Keynote addresses were presented by Rabbi Mordechai Willig (Rosh Yeshiva and Rosh Kollel of the Bella and Harry Wexner Kollel Elyon) and Rabbi Yosef Zvi Rimon (Rosh Yeshiva, Jerusalem College of Technology amd Rosh Kollel, Yeshivat Har Etzion).

Rabbi Mordechai Willig

Rabbi Yosef Zvi Rimon

Also active in leading the conference discussions, which occurred in a number of breakout sessions, were the members of the Bella and Harry Wexner Kollel Elyon: Rabbi Tzvi Benoff, Rabbi Ben Zion Feld, Rabbi Meir Finkelstein, Rabbi Meir Goodman, Rabbi Shai Kaminetzky, Rabbi Shua Katz, Rabbi Tyler Pere, Rabbi Robbie Schrier and Rabbi Shimmie Steinmetz. Rabbi Meir Goodman presented his lecture in Kollel Zichron Dov in Toronto. The Kollel Fellows presented Torah perspectives on modern dilemmas and debates, such as debt transfer, taxation, bankruptcy, private ownership, and charitable obligations.

Active in the preparation of the conference were RIETS Rosh Yeshiva, Rabbi Daniel Feldman, Rabbi Neal Turk (Mashgiach of the Semikha [ordination] program), and Rabbi Ezra Schwartz, a RIETS Rosh Yeshiva and Associate Director of the Semikha Program who oversees RIETS’ many Kollelim. Rabbi Schwartz explained that the conference was organized because “part of the Bella and Harry Wexner Kollel Elyon’s ongoing effort is to educate the next generation of engaged and broad-reaching rabbis.” To do that, “this year’s cohort of Kollel Elyon fellows commenced a new course of study of task-based learning … analyzing the laws of shemitta, the sabbatical year, when land in Israel is to remain fallow and all debts are canceled.”

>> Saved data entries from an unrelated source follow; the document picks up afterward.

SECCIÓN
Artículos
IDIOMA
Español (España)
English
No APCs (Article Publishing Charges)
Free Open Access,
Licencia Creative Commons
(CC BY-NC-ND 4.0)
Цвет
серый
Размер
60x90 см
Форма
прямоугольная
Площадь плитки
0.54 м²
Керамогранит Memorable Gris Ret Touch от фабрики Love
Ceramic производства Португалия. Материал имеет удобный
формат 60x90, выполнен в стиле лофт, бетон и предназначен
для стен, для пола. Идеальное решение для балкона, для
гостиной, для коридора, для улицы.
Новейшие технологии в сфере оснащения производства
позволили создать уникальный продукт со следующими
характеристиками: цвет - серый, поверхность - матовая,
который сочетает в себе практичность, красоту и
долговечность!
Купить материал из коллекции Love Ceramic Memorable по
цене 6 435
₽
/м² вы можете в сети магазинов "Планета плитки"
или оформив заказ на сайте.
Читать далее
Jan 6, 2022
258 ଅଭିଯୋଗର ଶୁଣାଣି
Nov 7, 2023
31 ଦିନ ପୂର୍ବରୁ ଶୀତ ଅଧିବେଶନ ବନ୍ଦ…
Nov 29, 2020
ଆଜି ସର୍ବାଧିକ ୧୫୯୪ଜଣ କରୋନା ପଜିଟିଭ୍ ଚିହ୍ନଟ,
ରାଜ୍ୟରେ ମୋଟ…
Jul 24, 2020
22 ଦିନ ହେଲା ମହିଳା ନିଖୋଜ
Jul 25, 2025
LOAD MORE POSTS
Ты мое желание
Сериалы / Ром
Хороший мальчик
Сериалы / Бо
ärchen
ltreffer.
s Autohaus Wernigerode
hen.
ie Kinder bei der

As he explained, the fellows wanted to do more than analyze the legal minutia of shemitta; “they wanted to probe the philosophical and sociological principles that underlie these laws.” Each fellow selected a general topic that was discussed in the course and analyzed that topic in greater depth. They investigated fundamental questions such as what can shemitta teach us about bankruptcy? What light can shemitta shed on the question of socialism vs. capitalism? Are there lessons that can be learned from the laws of shemitta about the ethics of receiving and giving charity?

“They did a wonderful job in presenting their findings to the conference participants,” he noted, “and showcased the important intersections of high-level Torah and issues of communal importance and philosophical significance.